◆ **What needs to be done**
Go through the data below and return each line containing the word "that".

◆ **Saved data entries**

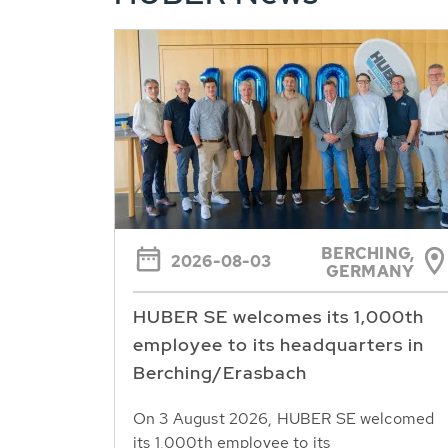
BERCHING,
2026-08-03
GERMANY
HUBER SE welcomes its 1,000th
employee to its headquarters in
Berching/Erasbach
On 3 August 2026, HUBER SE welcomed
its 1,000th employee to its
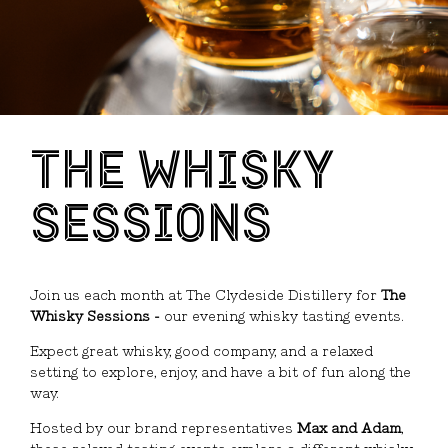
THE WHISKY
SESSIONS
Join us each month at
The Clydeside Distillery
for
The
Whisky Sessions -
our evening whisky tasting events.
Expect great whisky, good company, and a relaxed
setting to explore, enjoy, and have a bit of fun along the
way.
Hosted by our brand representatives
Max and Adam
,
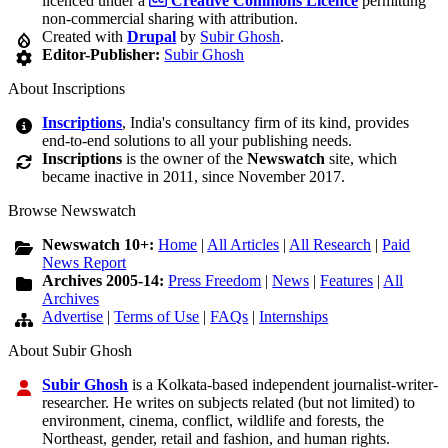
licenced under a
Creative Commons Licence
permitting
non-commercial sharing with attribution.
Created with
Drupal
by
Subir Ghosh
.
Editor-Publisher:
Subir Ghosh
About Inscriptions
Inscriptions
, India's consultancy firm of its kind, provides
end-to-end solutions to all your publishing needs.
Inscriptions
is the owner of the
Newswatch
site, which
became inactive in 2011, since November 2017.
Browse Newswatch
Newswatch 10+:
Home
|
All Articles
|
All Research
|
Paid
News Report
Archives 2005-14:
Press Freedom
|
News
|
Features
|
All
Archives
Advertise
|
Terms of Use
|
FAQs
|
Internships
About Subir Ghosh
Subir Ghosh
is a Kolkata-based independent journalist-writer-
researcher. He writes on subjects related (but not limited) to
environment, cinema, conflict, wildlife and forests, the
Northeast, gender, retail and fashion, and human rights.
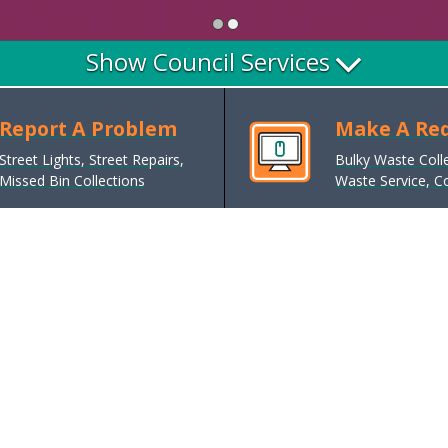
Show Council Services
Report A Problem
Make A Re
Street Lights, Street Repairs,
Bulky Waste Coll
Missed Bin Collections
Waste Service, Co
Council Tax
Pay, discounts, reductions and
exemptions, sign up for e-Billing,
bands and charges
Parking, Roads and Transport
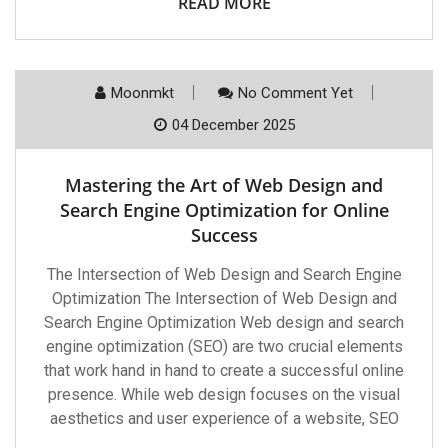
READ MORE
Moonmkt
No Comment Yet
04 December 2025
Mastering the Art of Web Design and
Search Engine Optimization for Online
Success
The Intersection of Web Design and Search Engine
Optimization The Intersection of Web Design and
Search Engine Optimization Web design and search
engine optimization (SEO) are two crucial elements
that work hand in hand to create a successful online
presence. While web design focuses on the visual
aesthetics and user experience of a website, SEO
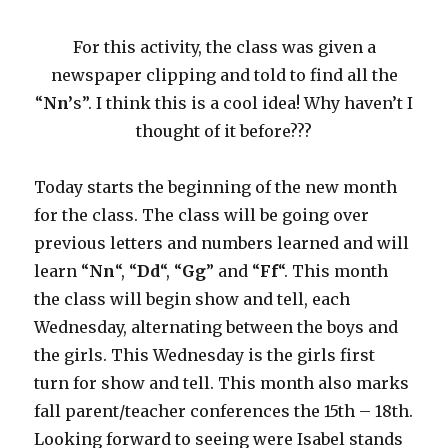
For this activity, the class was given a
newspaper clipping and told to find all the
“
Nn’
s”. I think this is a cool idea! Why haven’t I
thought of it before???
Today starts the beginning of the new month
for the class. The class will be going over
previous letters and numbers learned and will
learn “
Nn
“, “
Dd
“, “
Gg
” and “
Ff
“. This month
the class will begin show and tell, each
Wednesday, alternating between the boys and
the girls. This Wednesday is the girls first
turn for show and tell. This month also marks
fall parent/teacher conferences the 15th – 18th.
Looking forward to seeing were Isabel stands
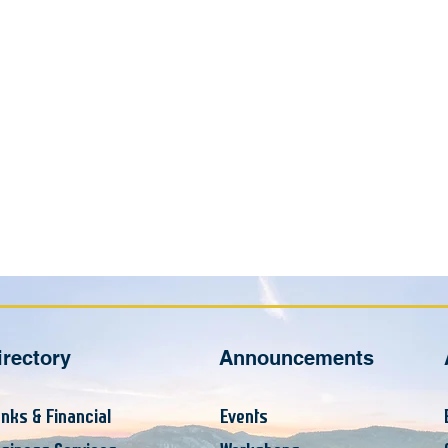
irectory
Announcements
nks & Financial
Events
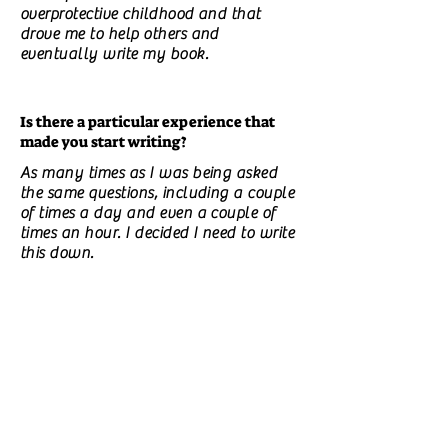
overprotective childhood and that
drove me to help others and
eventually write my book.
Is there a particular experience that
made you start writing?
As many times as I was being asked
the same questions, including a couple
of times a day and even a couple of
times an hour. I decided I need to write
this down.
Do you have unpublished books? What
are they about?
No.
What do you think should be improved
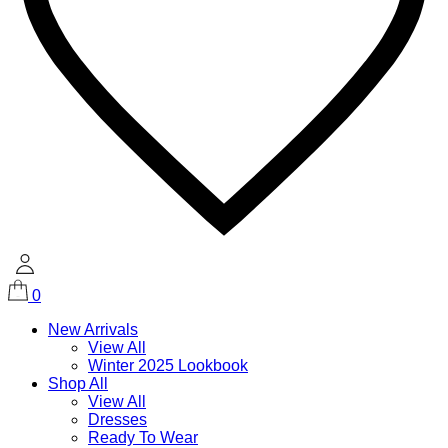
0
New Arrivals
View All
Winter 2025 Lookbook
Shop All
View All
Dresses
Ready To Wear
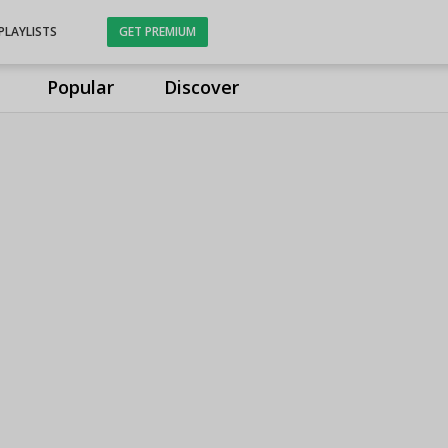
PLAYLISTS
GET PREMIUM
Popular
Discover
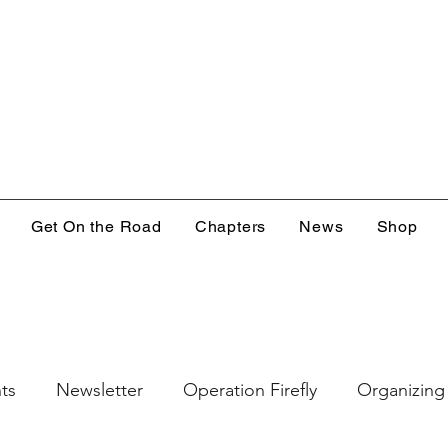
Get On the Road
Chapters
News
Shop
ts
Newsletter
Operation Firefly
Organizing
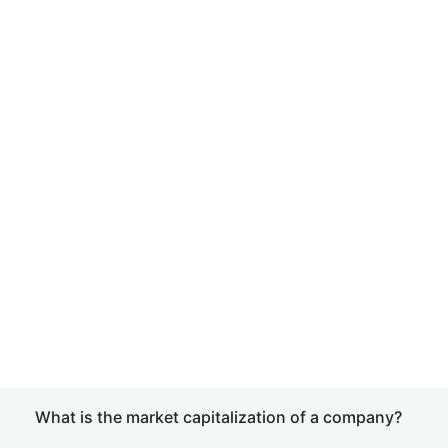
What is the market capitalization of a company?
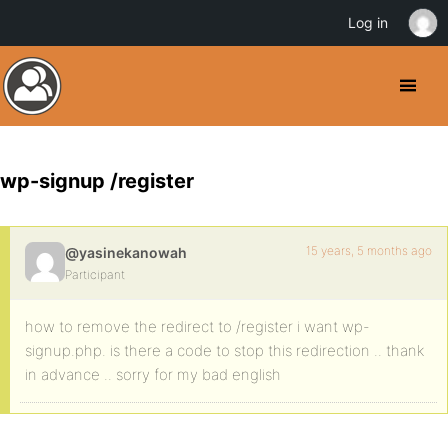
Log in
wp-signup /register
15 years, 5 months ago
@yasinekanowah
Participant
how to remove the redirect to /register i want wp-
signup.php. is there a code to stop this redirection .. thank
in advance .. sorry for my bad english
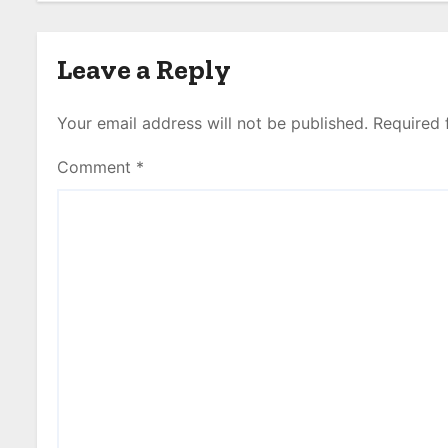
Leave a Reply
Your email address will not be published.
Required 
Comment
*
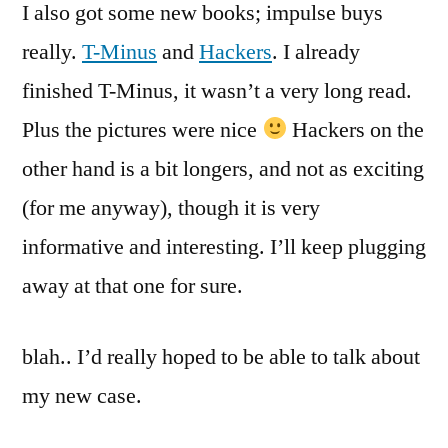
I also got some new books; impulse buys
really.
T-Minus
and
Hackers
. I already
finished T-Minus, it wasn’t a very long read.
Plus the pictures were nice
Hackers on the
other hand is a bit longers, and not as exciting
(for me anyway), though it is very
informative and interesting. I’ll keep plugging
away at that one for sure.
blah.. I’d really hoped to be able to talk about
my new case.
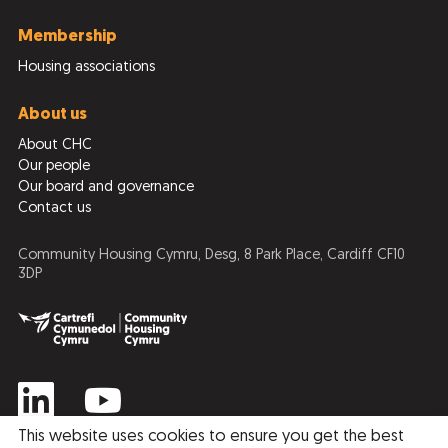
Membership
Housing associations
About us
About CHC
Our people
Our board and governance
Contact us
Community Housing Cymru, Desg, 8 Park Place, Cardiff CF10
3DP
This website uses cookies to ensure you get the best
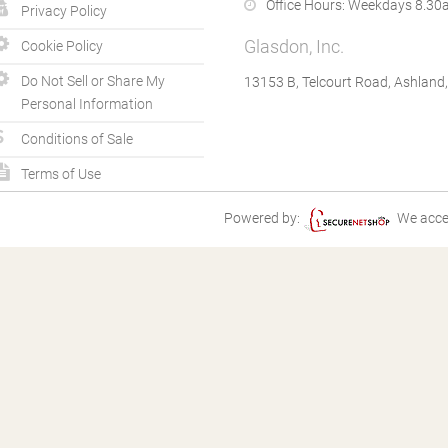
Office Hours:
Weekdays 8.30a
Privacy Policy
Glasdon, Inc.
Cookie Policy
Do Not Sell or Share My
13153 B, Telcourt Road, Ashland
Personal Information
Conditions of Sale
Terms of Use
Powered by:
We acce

◆ **Reply to the task**
that work hand in hand to create a successful online
overprotective childhood and that
Is there a particular experience that
away at that one for sure.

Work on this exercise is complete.